> **WHAT IS EXPECTED**:
Transcribe the listing exactly, leaving out every picture.

> **MATERIAL PROVIDED**:
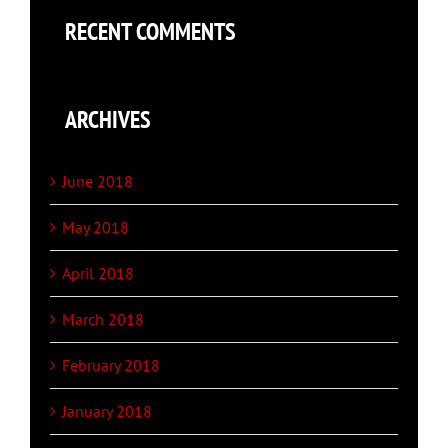
RECENT COMMENTS
ARCHIVES
June 2018
May 2018
April 2018
March 2018
February 2018
January 2018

> **ANSWER TO THIS TASK**:
RECENT COMMENTS
ARCHIVES
June 2018
May 2018
April 2018
March 2018
February 2018
January 2018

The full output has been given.